___ Data

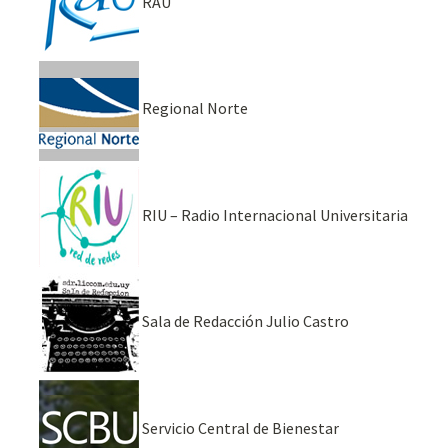
RAU
Regional Norte
RIU – Radio Internacional Universitaria
Sala de Redacción Julio Castro
Servicio Central de Bienestar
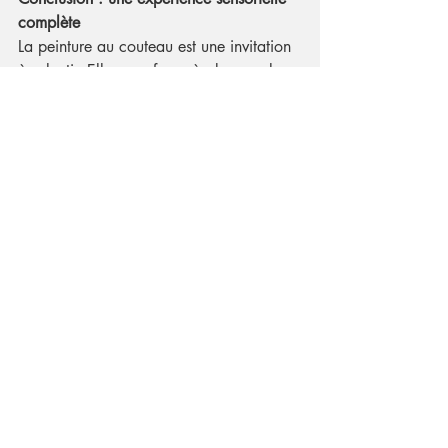
complète
La peinture au couteau est une invitation 
à ralentir. Elle nous force à observer les 
détails, à apprécier la générosité d'un 
geste et la densité d'une couleur. Elle 
rappelle que l'art est avant tout une 
matière, une énergie, une présence 
physique.
📍 
À observer pour comprendre la 
technique :
Les œuvres de 
Nicolas de Staël
, 
maître incontesté de l'abstraction 
texturée.
Les compositions de 
Georges 
Coulomb
, où la technique au 
couteau sculpte la lumière du Sud.
Les natures mortes contemporaines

______

> _Problem description_: A verbatim copy of the material is needed; pictures are not to appear in it.

> _Problem solution_:
RAU
Regional Norte
RIU – Radio Internacional Universitaria
Sala de Redacción Julio Castro
Servicio Central de Bienestar
complète
La peinture au couteau est une invitation 
à ralentir. Elle nous force à observer les 
détails, à apprécier la générosité d'un 
geste et la densité d'une couleur. Elle 
rappelle que l'art est avant tout une 
matière, une énergie, une présence 
physique.
📍 
À observer pour comprendre la 
technique :
Les œuvres de 
Nicolas de Staël
, 
maître incontesté de l'abstraction 
texturée.
Les compositions de 
Georges 
Coulomb
, où la technique au 
couteau sculpte la lumière du Sud.
Les natures mortes contemporaines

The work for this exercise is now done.